Nous disposons de mille quatre cents kilomètres de littoral ! Et le prix de la sardine touche les mille quatre cents dinars ! 

Il fut un temps où nos pêcheurs prenaient le large, et ils n’avaient que des musettes, un bon cœur et une modeste embarcation. Ils savaient lire les vagues. Ils savaient parler à la couleur bleue de la mer et à celle du ciel méditerranéen sur leur tête. Ils savaient bavarder avec le vent et l’orienter à leur guise. Ils chantaient pour faire reculer la peur. Ils savaient habiter l’optimisme et enjamber les mélancolies. 

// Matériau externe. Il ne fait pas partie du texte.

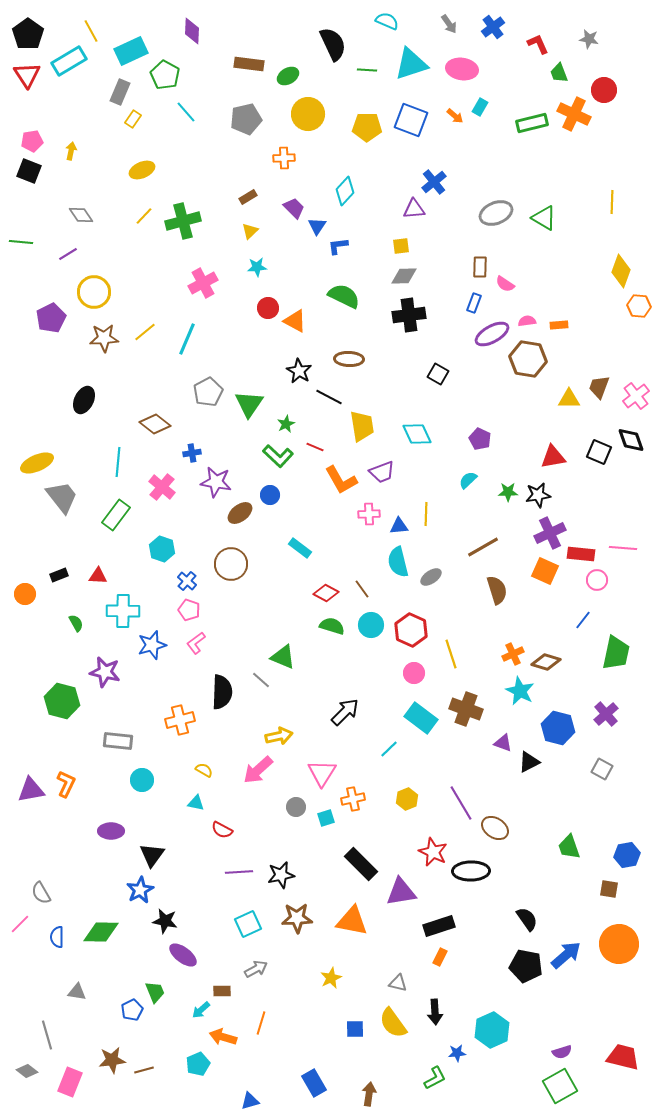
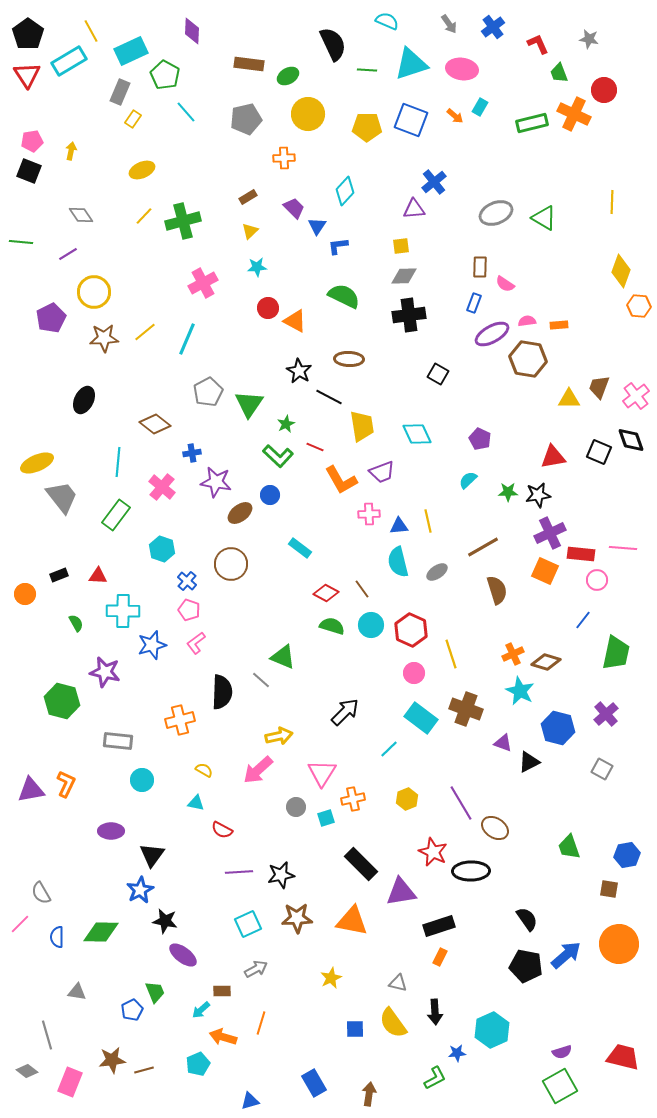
yellow line at (426, 514): moved 2 px right, 7 px down; rotated 15 degrees counterclockwise
gray ellipse at (431, 577): moved 6 px right, 5 px up
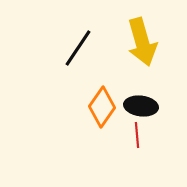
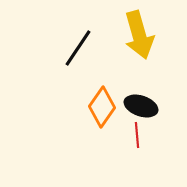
yellow arrow: moved 3 px left, 7 px up
black ellipse: rotated 12 degrees clockwise
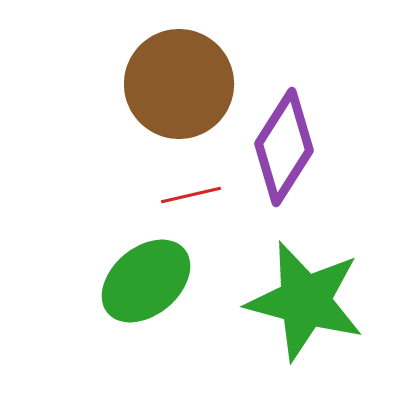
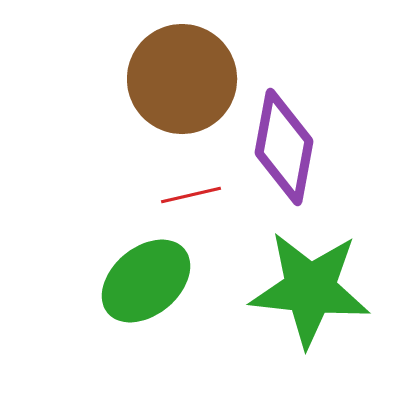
brown circle: moved 3 px right, 5 px up
purple diamond: rotated 22 degrees counterclockwise
green star: moved 5 px right, 12 px up; rotated 9 degrees counterclockwise
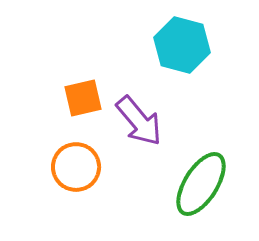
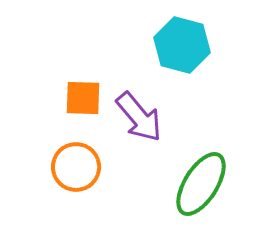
orange square: rotated 15 degrees clockwise
purple arrow: moved 4 px up
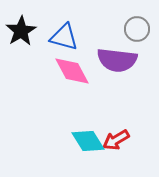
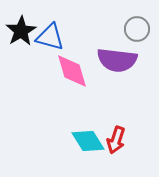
blue triangle: moved 14 px left
pink diamond: rotated 12 degrees clockwise
red arrow: rotated 40 degrees counterclockwise
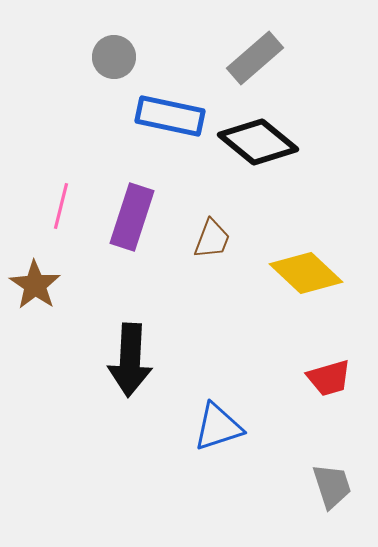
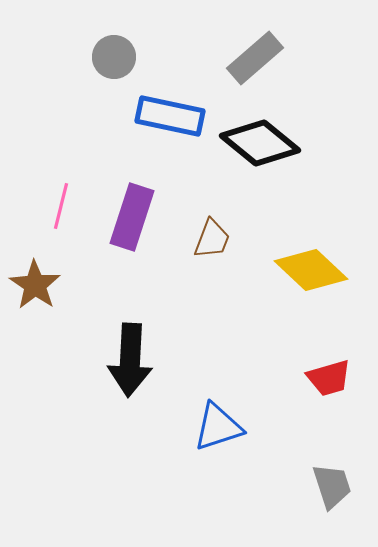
black diamond: moved 2 px right, 1 px down
yellow diamond: moved 5 px right, 3 px up
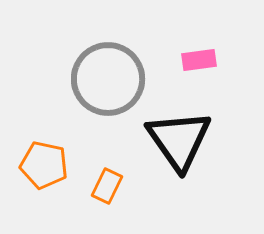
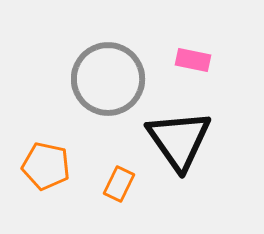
pink rectangle: moved 6 px left; rotated 20 degrees clockwise
orange pentagon: moved 2 px right, 1 px down
orange rectangle: moved 12 px right, 2 px up
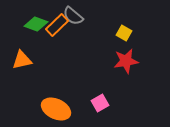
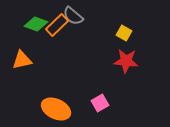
red star: rotated 15 degrees clockwise
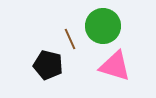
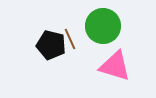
black pentagon: moved 3 px right, 20 px up
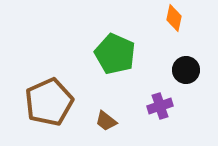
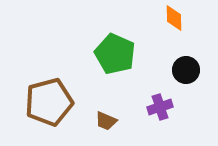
orange diamond: rotated 12 degrees counterclockwise
brown pentagon: rotated 9 degrees clockwise
purple cross: moved 1 px down
brown trapezoid: rotated 15 degrees counterclockwise
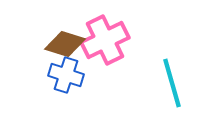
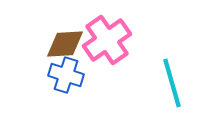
pink cross: moved 2 px right; rotated 9 degrees counterclockwise
brown diamond: rotated 21 degrees counterclockwise
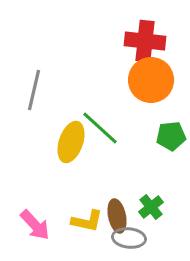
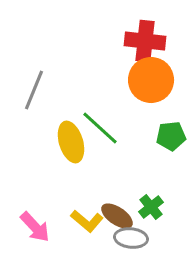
gray line: rotated 9 degrees clockwise
yellow ellipse: rotated 36 degrees counterclockwise
brown ellipse: rotated 44 degrees counterclockwise
yellow L-shape: rotated 28 degrees clockwise
pink arrow: moved 2 px down
gray ellipse: moved 2 px right
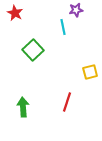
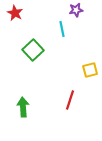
cyan line: moved 1 px left, 2 px down
yellow square: moved 2 px up
red line: moved 3 px right, 2 px up
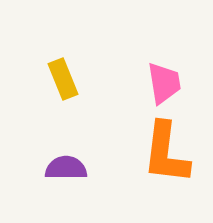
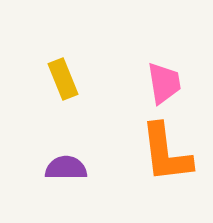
orange L-shape: rotated 14 degrees counterclockwise
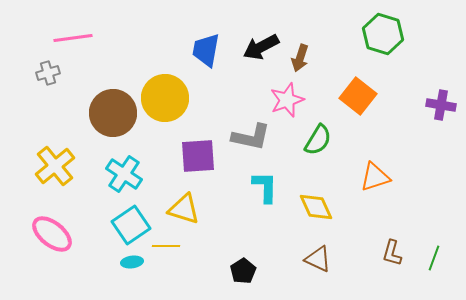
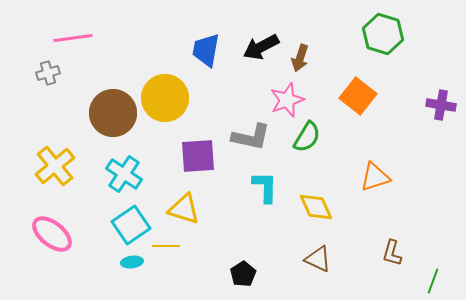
green semicircle: moved 11 px left, 3 px up
green line: moved 1 px left, 23 px down
black pentagon: moved 3 px down
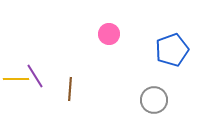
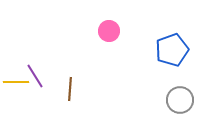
pink circle: moved 3 px up
yellow line: moved 3 px down
gray circle: moved 26 px right
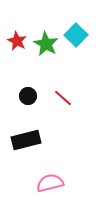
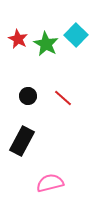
red star: moved 1 px right, 2 px up
black rectangle: moved 4 px left, 1 px down; rotated 48 degrees counterclockwise
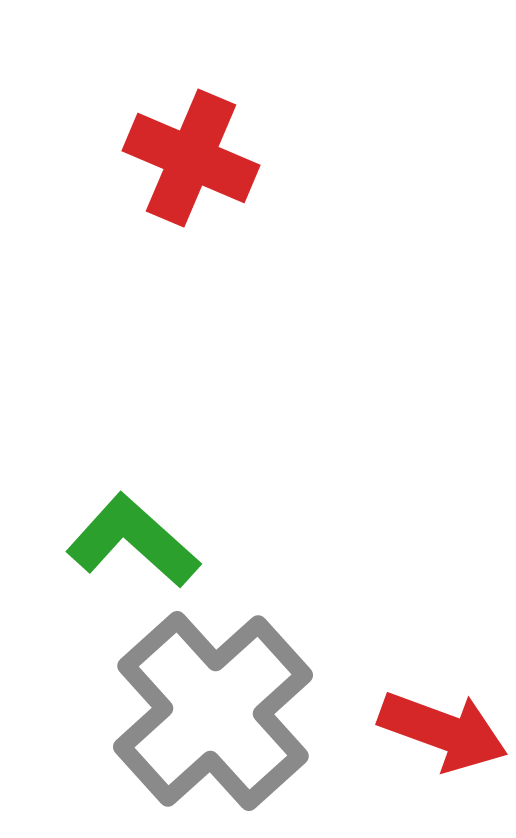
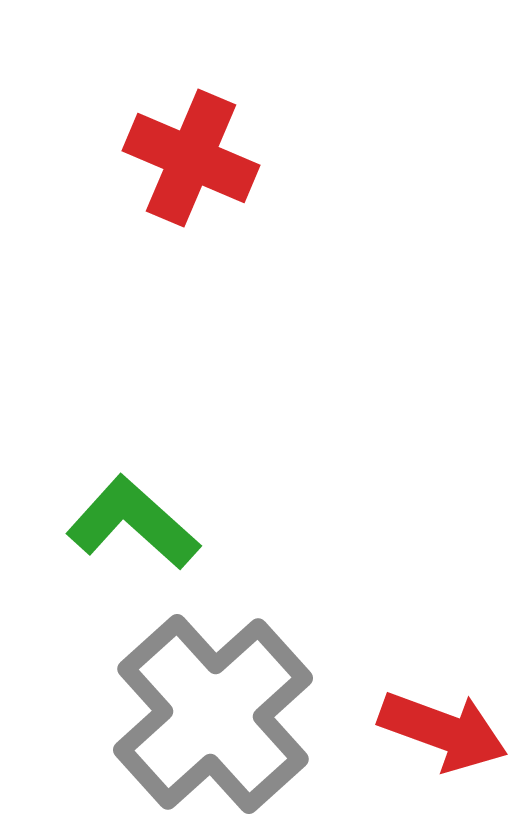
green L-shape: moved 18 px up
gray cross: moved 3 px down
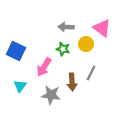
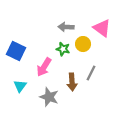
yellow circle: moved 3 px left
gray star: moved 2 px left, 2 px down; rotated 12 degrees clockwise
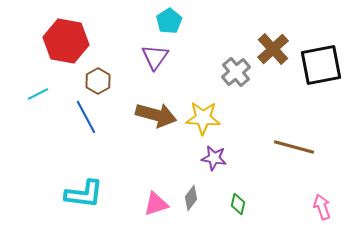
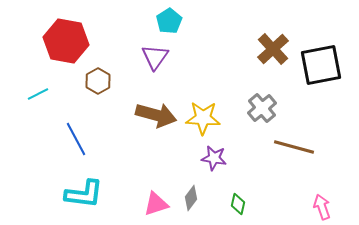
gray cross: moved 26 px right, 36 px down
blue line: moved 10 px left, 22 px down
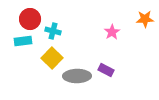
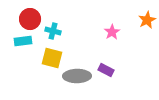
orange star: moved 2 px right, 1 px down; rotated 24 degrees counterclockwise
yellow square: rotated 30 degrees counterclockwise
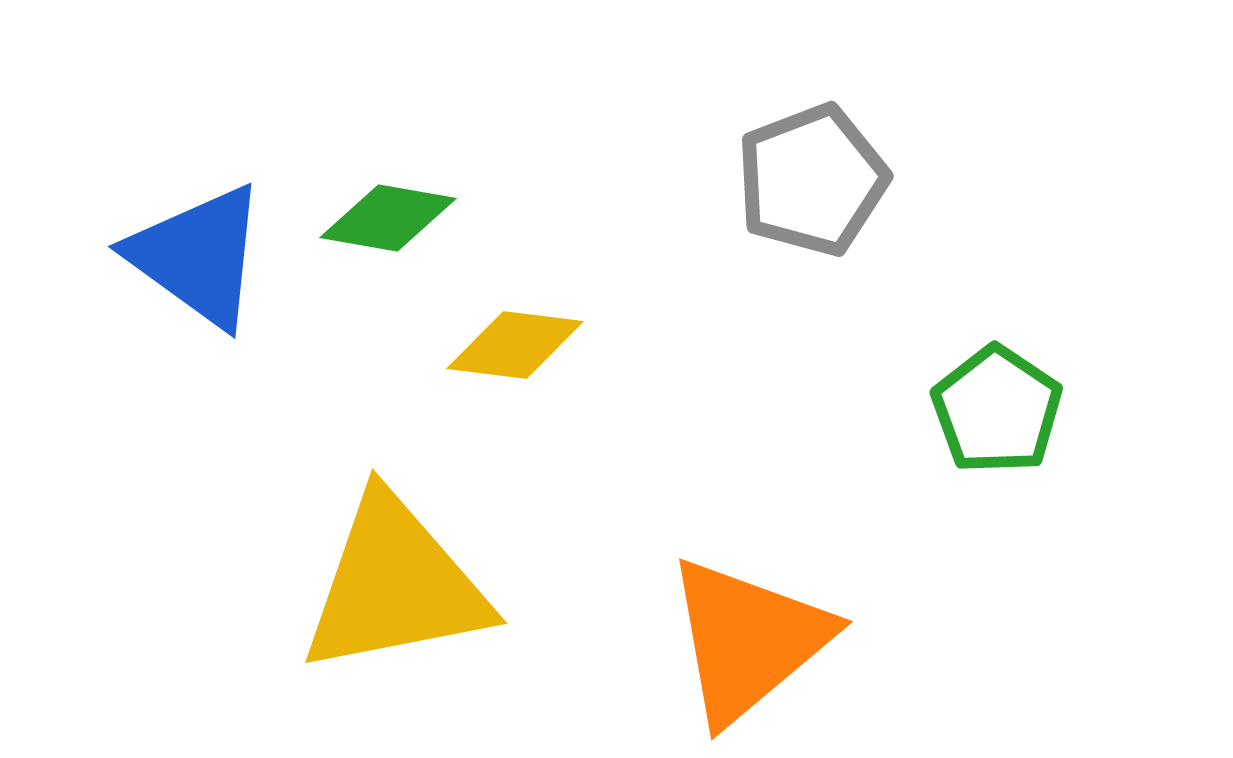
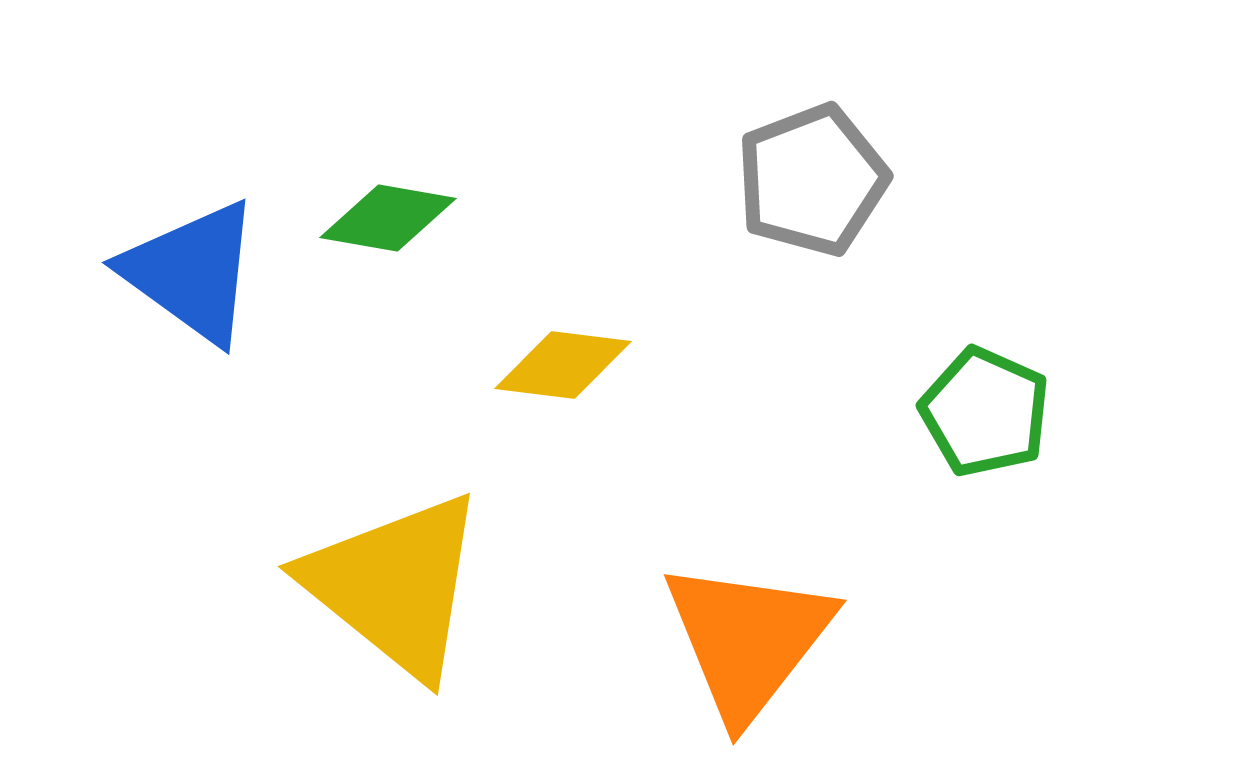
blue triangle: moved 6 px left, 16 px down
yellow diamond: moved 48 px right, 20 px down
green pentagon: moved 12 px left, 2 px down; rotated 10 degrees counterclockwise
yellow triangle: rotated 50 degrees clockwise
orange triangle: rotated 12 degrees counterclockwise
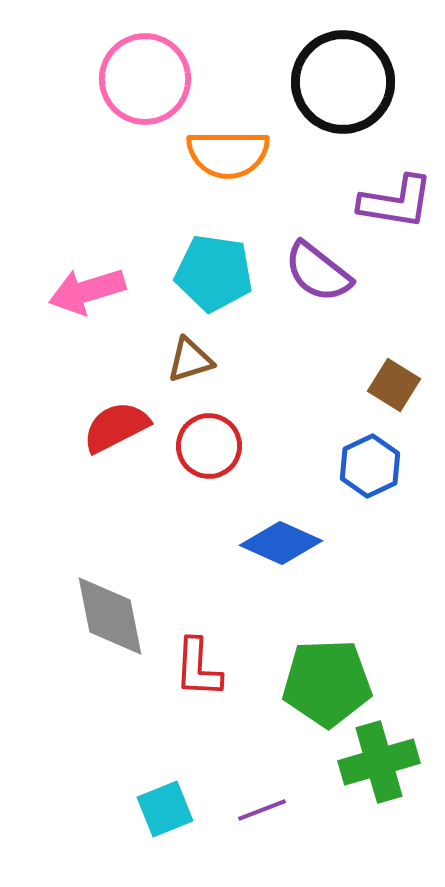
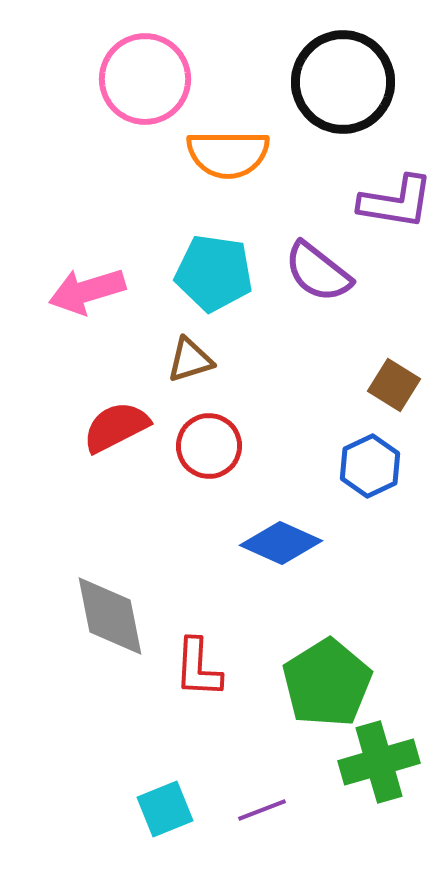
green pentagon: rotated 30 degrees counterclockwise
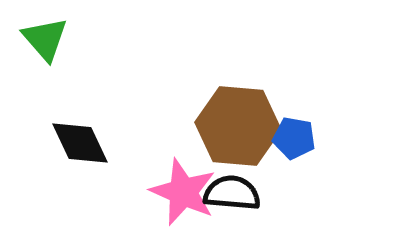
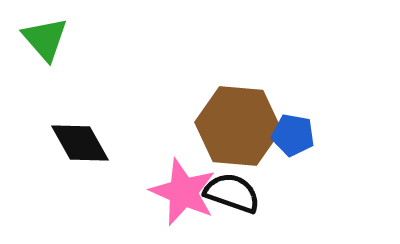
blue pentagon: moved 1 px left, 3 px up
black diamond: rotated 4 degrees counterclockwise
black semicircle: rotated 14 degrees clockwise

Ils savaient comment s’habiller, à l’image des princes de la mer : un ensemble de travail bleu au-dessus d’un tee-shirt à rayures ou d’un marcel. À l’image des chanteurs : Ammar Ezzahi, Mohamed El-Badji, Abdelmadjid et les autres. 

Chaque pêcheur, discrètement, recelait son cher secret ; une histoire d’amour ranimée comme une flamme d’âme ardente. Sur la terre sèche, une belle femme l’attendait, assise sur la braise d’un temps : la pierre de la patience. Ils aimaient leur femme, la mer, le vin, la musique et Allah. Allah, Lui aussi les aimait, en les gardant loin de tout danger, à l’abri de tout mal. Ils étaient, tout simplement, des bons ouled lbled, ouled familia.   

Nos pêcheurs ne péchaient pas, ils détenaient l’art de vivre. Bien qu’ils fussent renommés par l’amour de la musique, du vin et de la ville, les pêcheurs étaient respectés par tous les enfants du quartier. Ils ne trahissaient ni Allah, ni l’homme, ni la patrie, ni la mer. 

Leurs modestes embarcations, à l’heure du retour sur la terre sèche d’Allah, étaient toujours remplies de poissons et de beaucoup de petites histoires. 
Tout le monde était bien servi des sardines considérées comme le plat des pauvres. Les chats du quartier, eux aussi, se régalaient. La baraka était partout, là où passaient les pêcheurs !      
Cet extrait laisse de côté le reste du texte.